Where to Focus: Query-Modulated Multimodal Keyframe Selection for Long Video Understanding

Long video understanding remains a formidable challenge for Multimodal Large Language Models (MLLMs) due to the prohibitive computational cost of processing dense frame sequences. Prevailing solutions, which select a keyframe subset, typically rely on either a single visual-centric metric (e.g., CLIP similarity) or a static fusion of heuristic scores. This ``one-size-fits-all'' paradigm frequently fails: visual-only metrics are ineffective for plot-driven narrative queries, while indiscriminately incorporating textual scores introduces severe ``modal noise'' for purely visual tasks. To break this bottleneck, we propose Q-Gate, a plug-and-play and training-free framework that treats keyframe selection as a dynamic modality routing problem. We decouple the retrieval process into three lightweight expert streams: Visual Grounding for local details, Global Matching for scene semantics, and Contextual Alignment for subtitle-driven narratives. Crucially, Q-Gate introduces a Query-Modulated Gating Mechanism that leverages the in-context reasoning of an LLM to assess the query's intent and dynamically allocate attention weights across the experts. This mechanism intelligently activates necessary modalities while ``muting'' irrelevant ones, thereby maximizing the signal-to-noise ratio. Extensive experiments on LongVideoBench and Video-MME across multiple MLLM backbones demonstrate that Q-Gate substantially outperforms state-of-the-art baselines. By effectively suppressing modality-specific noise, it provides a robust, highly interpretable solution for scalable video reasoning.
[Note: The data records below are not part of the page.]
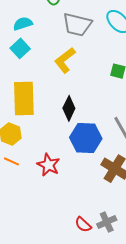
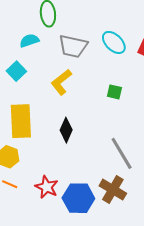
cyan semicircle: (23, 24) -> (29, 41), moved
blue hexagon: (86, 138) -> (78, 198), moved

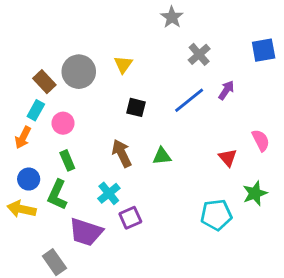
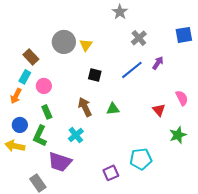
gray circle: (79, 72) -> (64, 42), moved
cyan pentagon: (216, 215) -> (141, 159), moved
purple square: (130, 218) -> (111, 173), moved

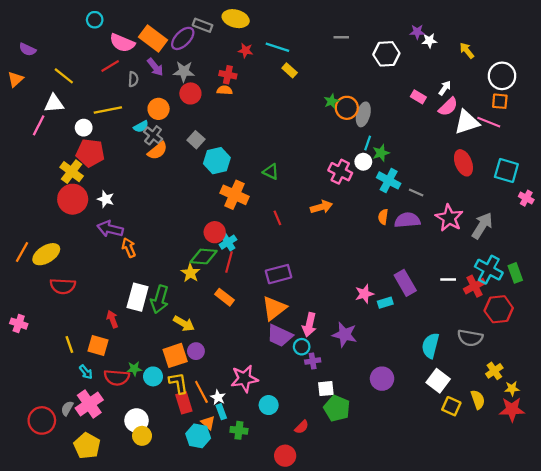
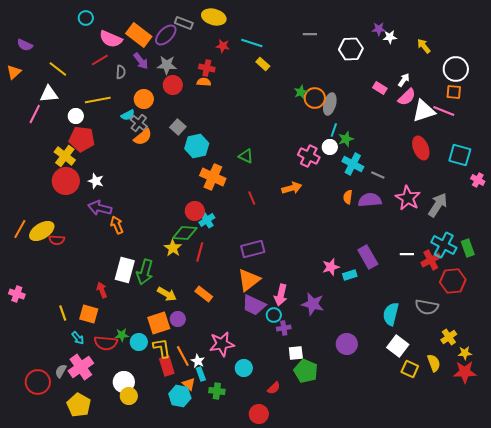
red line: (229, 262) -> (200, 252), moved
red semicircle: (63, 286) -> (57, 240), moved, size x0.7
orange rectangle: (225, 297) -> (204, 294), moved

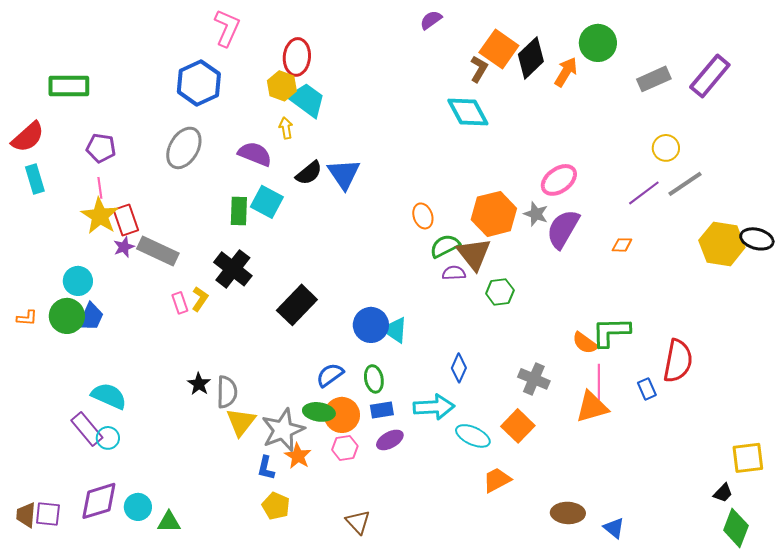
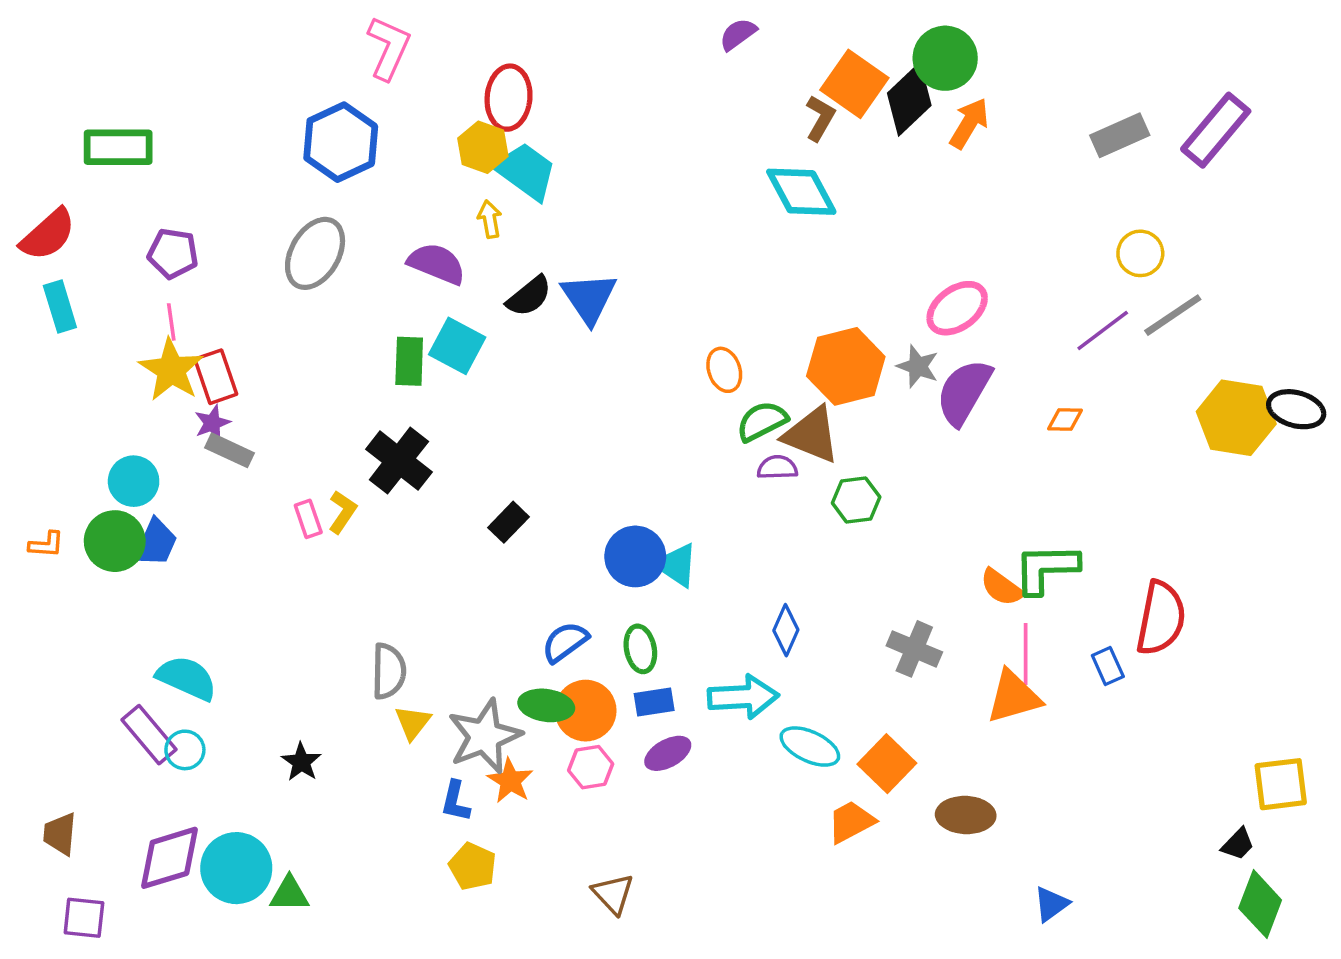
green circle: (598, 43) -> (945, 58), moved
gray rectangle: (158, 251) -> (229, 450), moved, size x0.7
brown triangle: (474, 254) -> (812, 435), turned -30
black rectangle: (297, 305) -> (509, 522), size x0.6
black star: (199, 384) -> (301, 762), moved
yellow triangle: (241, 422) -> (413, 723), size x0.7
orange square: (518, 426) -> (887, 764), moved
cyan circle: (138, 507) -> (236, 868), size x1.5
brown ellipse: (568, 513) -> (966, 815), moved
purple square: (48, 514) -> (84, 918), moved
brown trapezoid: (26, 515) -> (60, 834), moved
blue triangle: (614, 528) -> (1051, 904), turned 45

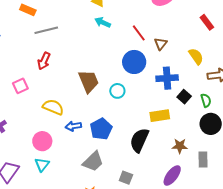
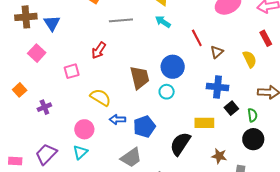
gray line: (46, 30) -> (121, 20), moved
yellow semicircle: (196, 56) -> (250, 59), moved
blue circle: (134, 62) -> (173, 67), moved

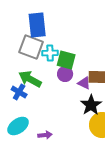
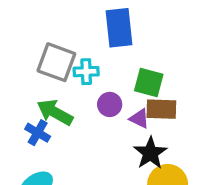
blue rectangle: (37, 25) -> (119, 28), moved
green square: (66, 60) -> (149, 83), moved

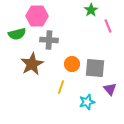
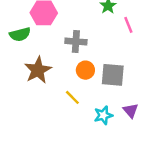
gray cross: (49, 40) -> (76, 42), moved
yellow line: (61, 87) -> (72, 97), turned -64
purple triangle: (110, 89) -> (131, 111), moved

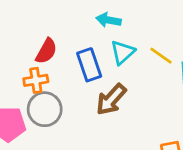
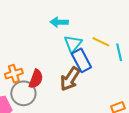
red semicircle: (46, 51) -> (36, 79), moved
blue rectangle: (89, 65) -> (81, 60), moved

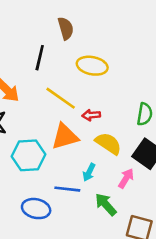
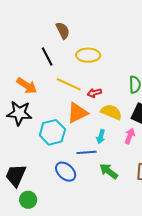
black line: (40, 58) -> (47, 56), turned -30
green arrow: (106, 204) -> (109, 171), moved
blue ellipse: (36, 209) -> (66, 172), turned 40

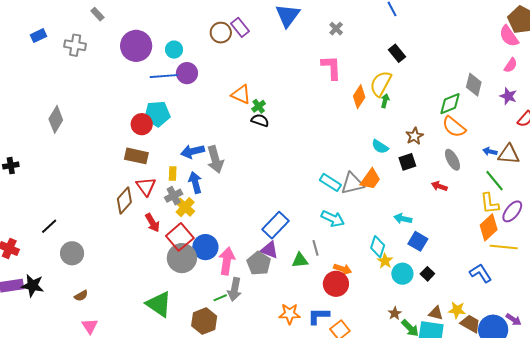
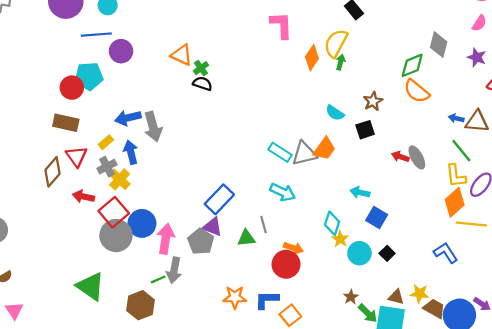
purple circle: (187, 73) -> (121, 51), moved
gray ellipse: (452, 160) -> (417, 157), moved
yellow rectangle: (173, 174) -> (106, 142), turned 48
red arrow: (152, 223) -> (83, 196), turned 132

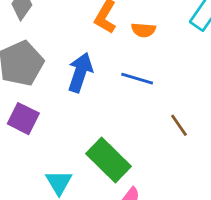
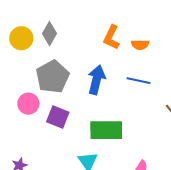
green rectangle: (109, 160) -> (106, 130), moved, turned -40

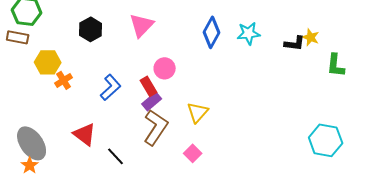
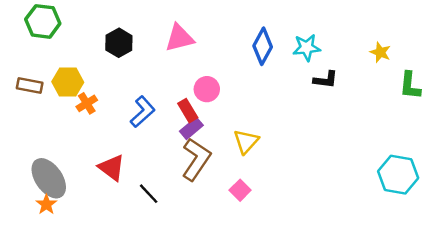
pink triangle: (142, 25) -> (179, 38), turned 32
brown rectangle: (18, 37) -> (30, 86), moved
black L-shape: (295, 43) -> (326, 80), moved

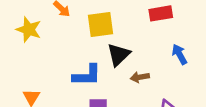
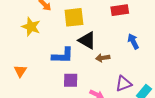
yellow star: (29, 29) -> (31, 27), moved
black triangle: (119, 55) -> (87, 40), turned -48

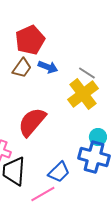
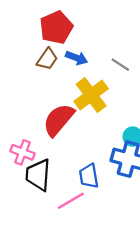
yellow cross: (83, 94) -> (91, 95), moved
blue trapezoid: (59, 172) -> (89, 176), turned 125

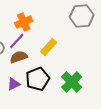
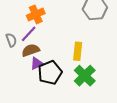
yellow rectangle: (49, 47) -> (78, 51), moved, turned -36
purple triangle: (14, 84) -> (37, 63), moved

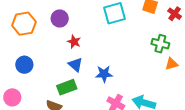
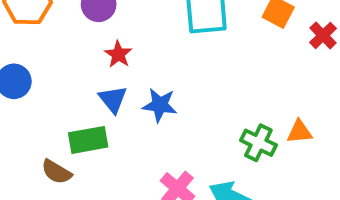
green cross: (160, 44) -> (258, 143), moved
blue star: (104, 74) -> (160, 105), moved

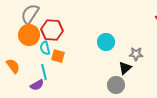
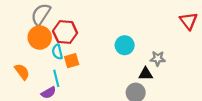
orange square: (58, 56) -> (72, 61), turned -32
black triangle: (125, 68) -> (146, 74), turned 40

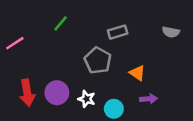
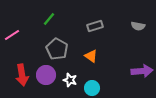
gray pentagon: (98, 60) -> (57, 49), moved
orange triangle: (137, 73) -> (91, 56), moved
purple arrow: (149, 99) -> (142, 71), moved, size x1.5

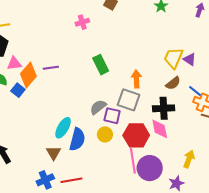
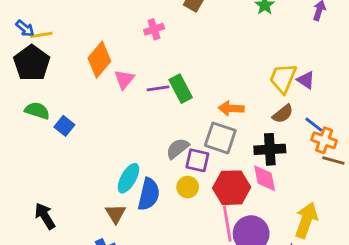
pink triangle: (14, 63) -> (124, 79), moved, turned -42
purple line: (51, 68) -> (158, 88), moved
orange diamond: (28, 75) -> (99, 60), moved
orange arrow: (136, 79) -> (231, 108), turned -84
yellow arrow: (189, 159) -> (306, 220), size x1.4

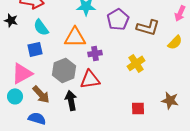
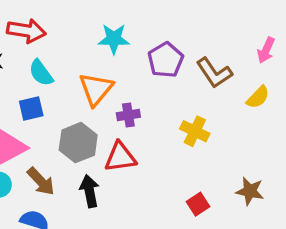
brown L-shape: (148, 27) -> (214, 73), turned 40
orange triangle: (75, 37) -> (96, 89), turned -50
yellow cross: (136, 63) -> (195, 131), turned -30
red square: (138, 108) -> (198, 204), turned -32

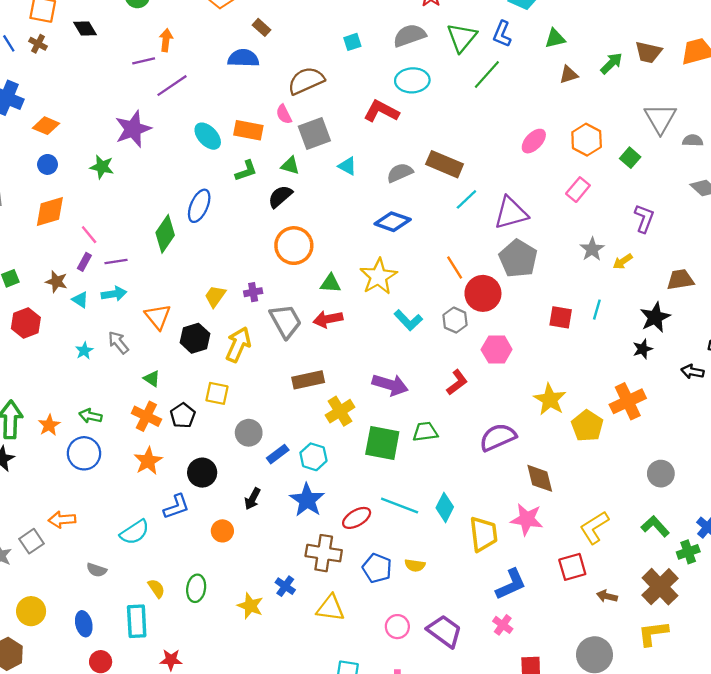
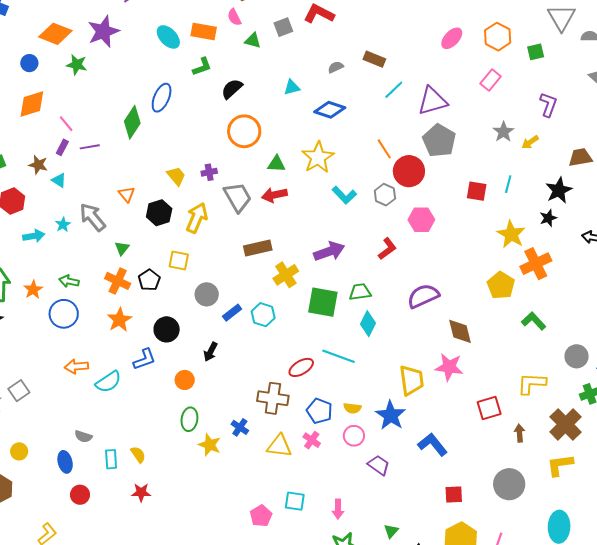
orange diamond: (46, 126) -> (55, 34), moved, size x1.4
gray square: (314, 133) -> (283, 27), moved, size x0.7
green square: (630, 158) -> (536, 52), turned 36
brown rectangle: (445, 164) -> (374, 59), size x0.7
green triangle: (290, 166) -> (253, 41), moved
cyan triangle: (347, 166) -> (292, 87), moved, turned -42
gray semicircle: (400, 173) -> (336, 67), size x0.7
cyan arrow: (114, 294) -> (34, 236), moved
yellow trapezoid: (215, 296) -> (176, 176), turned 105
orange triangle: (158, 317) -> (127, 194), size x0.7
gray arrow: (118, 342) -> (93, 217), size x1.4
green triangle: (152, 379) -> (122, 248), turned 35
purple arrow: (390, 385) -> (329, 251), turned -36
yellow star: (550, 400) -> (511, 234), moved
gray circle: (661, 474) -> (577, 356), moved
blue star: (307, 500) -> (391, 415), moved
cyan diamond: (445, 507) -> (368, 324), moved
orange arrow: (62, 520) -> (76, 366), moved
green L-shape: (655, 526) -> (534, 321), moved
yellow L-shape: (594, 527) -> (532, 383), moved, turned 36
gray semicircle: (97, 570) -> (83, 436), moved
blue L-shape: (511, 584) -> (433, 444), moved, turned -104
yellow semicircle: (156, 588) -> (138, 454), moved
green ellipse: (196, 588) -> (189, 419), moved
brown arrow: (607, 596) -> (519, 433), turned 72
yellow circle: (31, 611) -> (19, 451), size x0.7
cyan rectangle: (137, 621) -> (111, 459), size x0.7
pink cross: (503, 625) -> (312, 440), moved
pink circle: (397, 627) -> (354, 436), moved
purple trapezoid: (444, 631) -> (379, 465), size x0.7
翻译：长视频理解对多模态大语言模型（MLLMs）而言仍是一项严峻挑战，其根源在于处理密集帧序列所需的高昂计算成本。当前主流的解决方案是选取关键帧子集，但通常仅依赖单一视觉中心指标（如CLIP相似度）或基于启发式分数的静态融合。这种“一刀切”范式往往失效：视觉指标对剧情驱动的叙事查询效果不佳，而盲目引入文本分数则会在纯视觉任务中引发严重的“模态噪声”。为突破这一瓶颈，我们提出Q-Gate——一种即插即用且无需训练的框架，将关键帧选择重构为动态模态路由问题。我们将检索过程解耦为三个轻量级专家流：面向局部细节的视觉定位、面向场景语义的全局匹配，以及面向字幕驱动叙事的上下文对齐。关键之处在于，Q-Gate引入了一种查询调制门控机制，利用大语言模型（LLM）的上下文推理能力评估查询意图，并动态分配各专家的注意力权重。该机制可智能激活必要模态，同时“静音”无关模态，从而最大化信噪比。在LongVideoBench和Video-MME上基于多种MLLM骨干网络的广泛实验表明，Q-Gate显著优于当前最先进基线方法。通过有效抑制模态特定噪声，它为可扩展视频推理提供了一种鲁棒且高度可解释的解决方案。